40 anni fa la legge Basaglia cambiò per sempre la concezione di malattia mentale

Molti ritengono che la legge Basaglia, la legge 180 del 1978, di cui quest’anno si celebra il quarantennale, sia la legge che ha chiuso i manicomi; in realtà essa ha rappresentato soltanto l’inizio di un processo culturale e politico molto più complesso., che ha portato il nostro Paese ad una rivoluzione copernicana in campo medico e sociale nella diagnosi e nel trattamento delle patologie mentali.

Basaglia, promotore di questa rivoluzione, fu il medico che mosse una critica radicale nei confronti dei manicomi; nel 1961 divenne direttore dell’ospedale psichiatrico di Gorizia ed è lì che iniziò a rendersi conto delle condizioni disumane in cui versavano le persone recluse nei manicomi: sbarre, contenzione, elettroshock. A Trieste nel 1971, Basaglia dovette affrontare il problema degli esuli istriani: 300mila persone scappate dal loro Paese che stentavano ad adattarsi alla nuova realtà industrializzata italiana. Arrivato in manicomio trovò ad attenderlo 1300 persone, un numero spropositato per una singola città.

Iniziò dal Friuli, quindi, la sua lotta al sistema vigente, partendo dal considerare i pazienti come esseri umani, persone dotate di una propria identità, e non come numeri; rifiutò gli strumenti della tecnica psichiatrica, in particolar modo tutte quelle terapie volte a provocare uno shock e introdusse, per la prima volta, dei pazienti alla terapia di gruppo, per aiutarli a condividere insieme agli altri i propri problemi e renderli protagonisti della loro stessa vita, con l’obiettivo primario di favorire la riabilitazione della persona. In quegli anni, infatti, vigeva una legge del 1904 che stabiliva quale principio giuridico quello della pericolosità degli internati, i quali, dunque, dovevano essere trattati quasi come prigionieri. Ma, con la chiusura dei manicomi nel 1978, Basaglia riuscì a far passare in Parlamento l’idea che il disturbo mentale dovesse essere trattato attraverso la socialità: un disturbo mentale grave comporta un degrado sociale, una distanza dagli altri, un isolamento e una stigmatizzazione, fino alla perdita del lavoro e della dignità; fare in modo che le persone non precipitino, garantendo loro dei rapporti umani, invece che bombardarli di farmaci, è il modo più efficace per ottenere risultati positivi su questi pazienti.

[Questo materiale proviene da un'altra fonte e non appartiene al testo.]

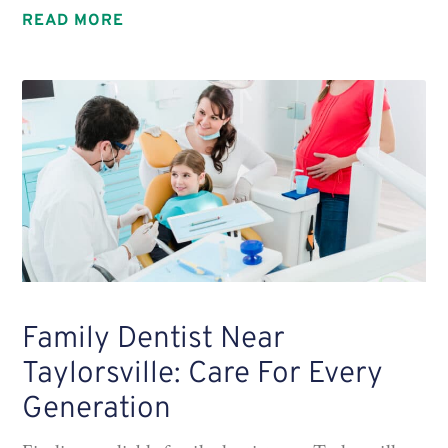
READ MORE
Family Dentist Near
Taylorsville: Care For Every
Generation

Questo è stato il grande merito di Franco Basaglia ed oggi, a distanza di 40 anni dalla definitiva chiusura dei manicomi, questo approccio sembra essere ancora l’unico perseguibile e migliorabile, tant’è che   si discute, per la prossima legislatura, di poter destinare il 5% della spesa sanitaria nazionale per la salute mentale.